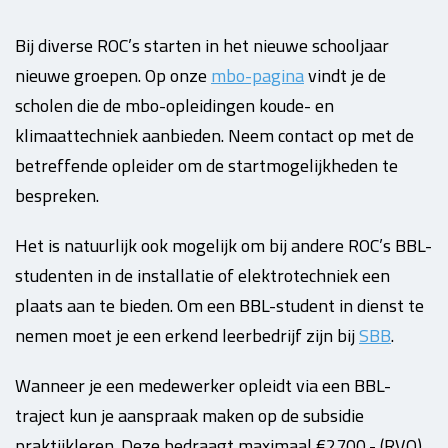
Bij diverse ROC’s starten in het nieuwe schooljaar
nieuwe groepen. Op onze
mbo-pagina
vindt je de
scholen die de mbo-opleidingen koude- en
klimaattechniek aanbieden. Neem contact op met de
betreffende opleider om de startmogelijkheden te
bespreken.
Het is natuurlijk ook mogelijk om bij andere ROC’s BBL-
studenten in de installatie of elektrotechniek een
plaats aan te bieden. Om een BBL-student in dienst te
nemen moet je een erkend leerbedrijf zijn bij
SBB
.
Wanneer je een medewerker opleidt via een BBL-
traject kun je aanspraak maken op de subsidie
praktijkleren. Deze bedraagt maximaal €2700,- (RVO).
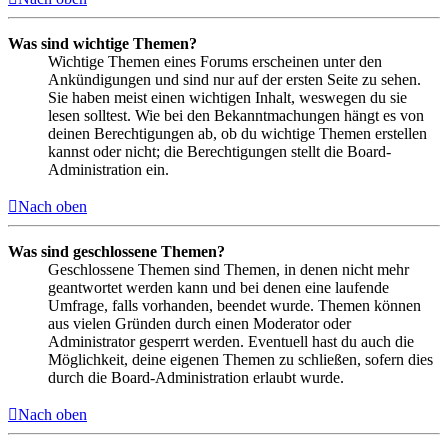
Was sind wichtige Themen?
Wichtige Themen eines Forums erscheinen unter den
Ankündigungen und sind nur auf der ersten Seite zu sehen.
Sie haben meist einen wichtigen Inhalt, weswegen du sie
lesen solltest. Wie bei den Bekanntmachungen hängt es von
deinen Berechtigungen ab, ob du wichtige Themen erstellen
kannst oder nicht; die Berechtigungen stellt die Board-
Administration ein.
Nach oben
Was sind geschlossene Themen?
Geschlossene Themen sind Themen, in denen nicht mehr
geantwortet werden kann und bei denen eine laufende
Umfrage, falls vorhanden, beendet wurde. Themen können
aus vielen Gründen durch einen Moderator oder
Administrator gesperrt werden. Eventuell hast du auch die
Möglichkeit, deine eigenen Themen zu schließen, sofern dies
durch die Board-Administration erlaubt wurde.
Nach oben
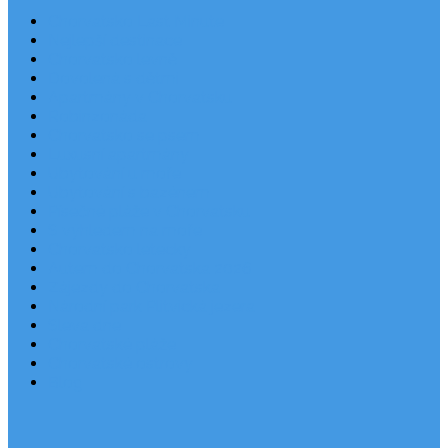
Chorvatsko Last Minute
Nejlepší destinace
Chorvatsko levně
Dovolená s dětmi
Apartmány v Chorvatsku
Robinzonáda
Chorvatsko se psem
Luxusní apartmány
Ubytování u moře
Ubytování s bazénem
Písečné pláže v Chorvatsku
S výhledem na moře
Chorvatsko letecky
Autem do Chorvatska 2026
Zájezdy do Chorvatska
Národní park Plitvická jezera
Sleva dne
Chorvatské pláže
Chorvatské ostrovy
Blog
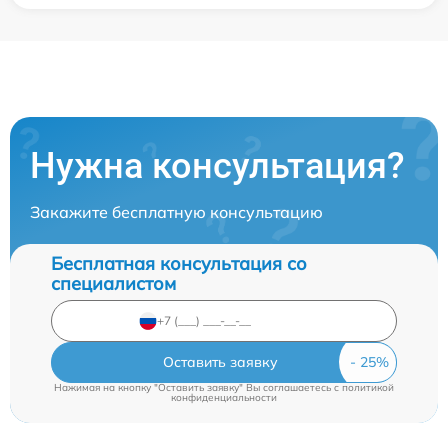
Нужна консультация?
Закажите бесплатную консультацию
Бесплатная консультация со
специалистом
Оставить заявку
Нажимая на кнопку "Оставить заявку" Вы соглашаетесь c
политикой
конфиденциальности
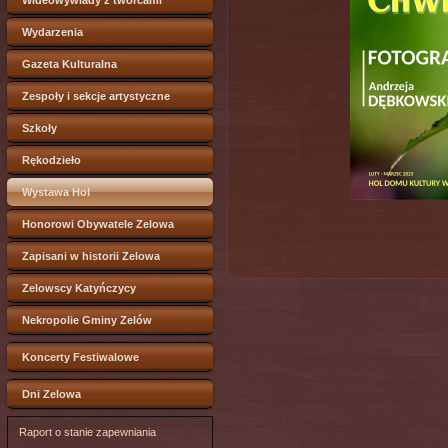
Wideowywiady z twórcami
Wydarzenia
Gazeta Kulturalna
Zespoły i sekcje artystyczne
Szkoły
Rękodzieło
Wystawa Hol
Honorowi Obywatele Zelowa
Zapisani w historii Zelowa
Zelowscy Katyńczycy
Nekropolie Gminy Zelów
Koncerty Festiwalowe
Dni Zelowa
Raport o stanie zapewniania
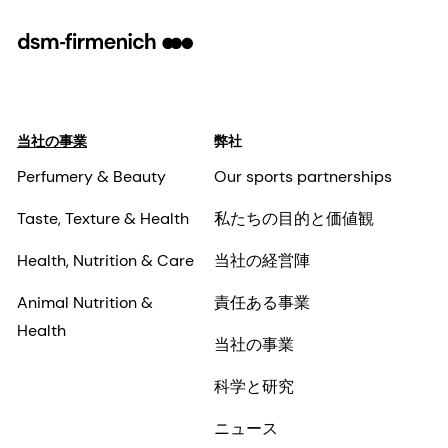
当社の事業
弊社
Perfumery & Beauty
Our sports partnerships
Taste, Texture & Health
私たちの目的と価値観
Health, Nutrition & Care
当社の経営陣
Animal Nutrition &
責任ある事業
Health
当社の事業
科学と研究
ニュース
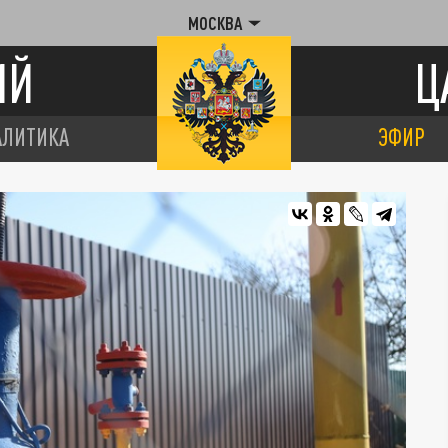
МОСКВА
ИЙ
Ц
АЛИТИКА
ЭФИР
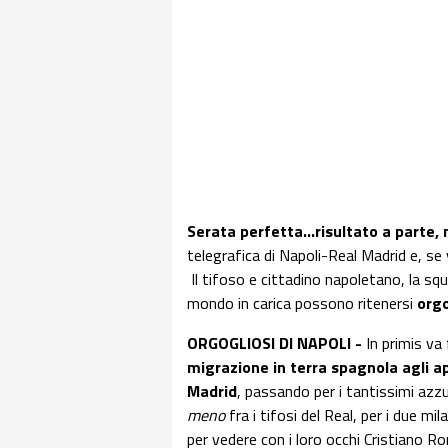
Serata perfetta...risultato a parte,
telegrafica di Napoli-Real Madrid e, se 
Il tifoso e cittadino napoletano, la sq
mondo in carica possono ritenersi
orgo
ORGOGLIOSI DI NAPOLI -
In primis va 
migrazione in terra spagnola agli ap
Madrid
, passando per i tantissimi azzu
meno
fra i tifosi del Real, per i due m
per vedere con i loro occhi Cristiano R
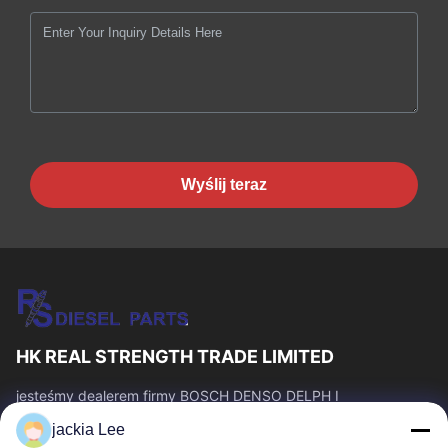
Wyślij teraz
HK REAL STRENGTH TRADE LIMITED
jesteśmy dealerem firmy BOSCH DENSO DELPH I
CATERPILLAR VOLVO CUMMINS TOYOTA ISUZU. Numer
jackia Lee
WhatsApp: 0086 159 2067 9523.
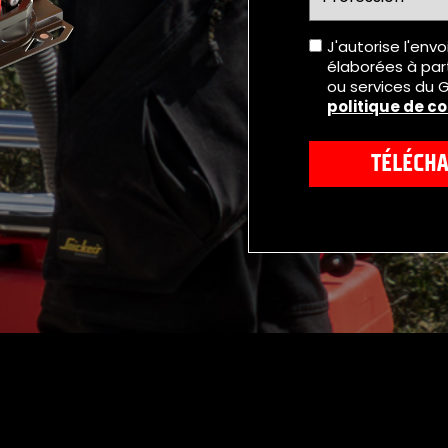
J'autorise l'env
élaborées à part
ou services du G
politique de co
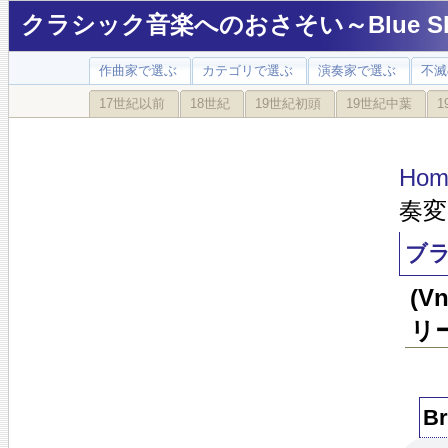
クラシック音楽へのおさそい～Blue Sky
作曲家で選ぶ
カテゴリで選ぶ
演奏家で選ぶ
不滅
17世紀以前
18世紀
19世紀初頭
19世紀中葉
1
Hom
奏変
ブラ
(
リ
Br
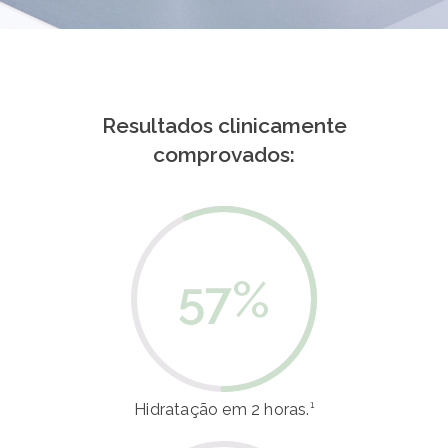
Resultados clinicamente
comprovados:
57
%
Hidratação em 2 horas.¹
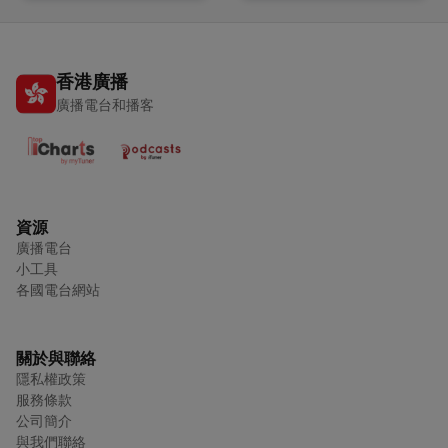
香港廣播
廣播電台和播客
資源
廣播電台
小工具
各國電台網站
關於與聯絡
隱私權政策
服務條款
公司簡介
與我們聯絡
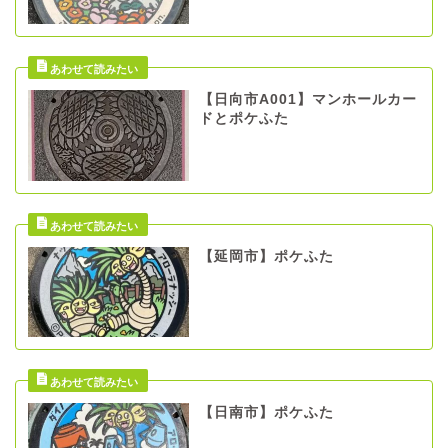
【日向市A001】マンホールカー
ドとポケふた
【延岡市】ポケふた
【日南市】ポケふた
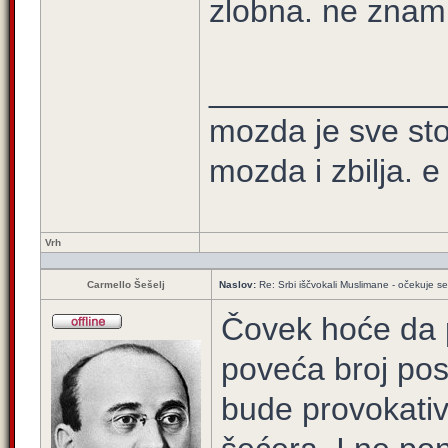
zlobna. ne znam je
_____________
mozda je sve sto
mozda i zbilja. e 
Vrh
Carmello Šešelj
Naslov:
Re: Srbi iščvokali Muslimane - očekuje 
Čovek hoće da p
poveća broj pos
bude provokativ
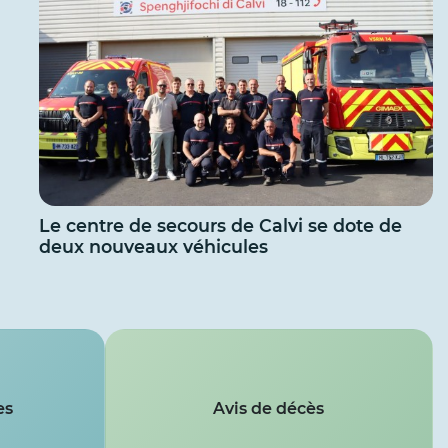
Le centre de secours de Calvi se dote de
deux nouveaux véhicules
es
Avis de décès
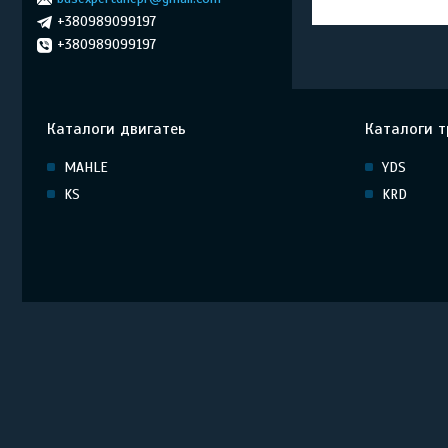
+380989099197
+380989099197
Каталоги двигатеь
Каталоги т
MAHLE
YDS
KS
KRD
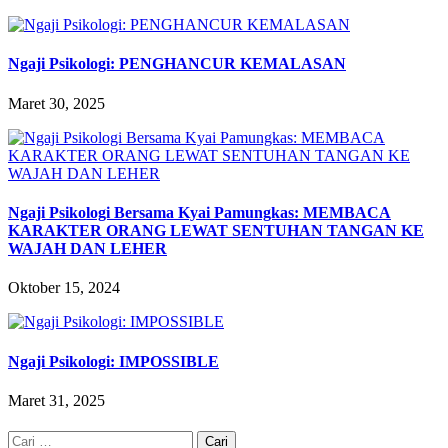
Ngaji Psikologi: PENGHANCUR KEMALASAN
Maret 30, 2025
Ngaji Psikologi Bersama Kyai Pamungkas: MEMBACA
KARAKTER ORANG LEWAT SENTUHAN TANGAN KE
WAJAH DAN LEHER
Oktober 15, 2024
Ngaji Psikologi: IMPOSSIBLE
Maret 31, 2025
Cari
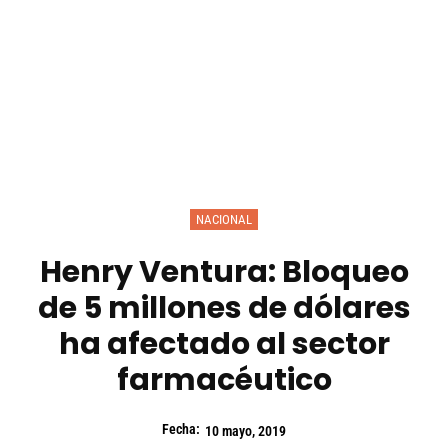
NACIONAL
Henry Ventura: Bloqueo
de 5 millones de dólares
ha afectado al sector
farmacéutico
Fecha:
10 mayo, 2019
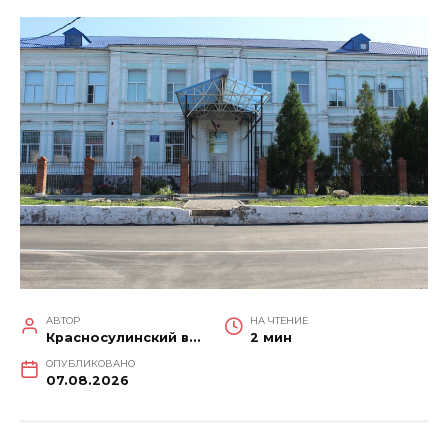
АВТОР
НА ЧТЕНИЕ
Красносулинский вестник
2 мин
ОПУБЛИКОВАНО
07.08.2026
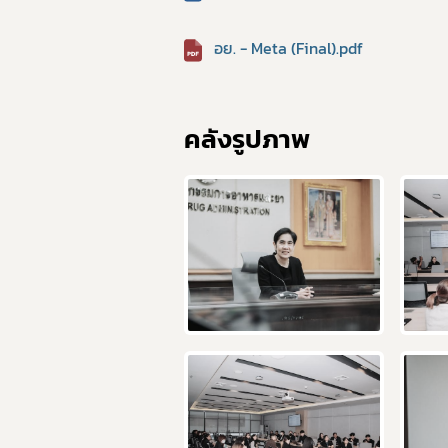
อย. - Meta (Final).pdf
ย่
คลังรูปภาพ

Work item
Work out how many lines in the records above hold the string "sind", then give only that count.

Answer section
4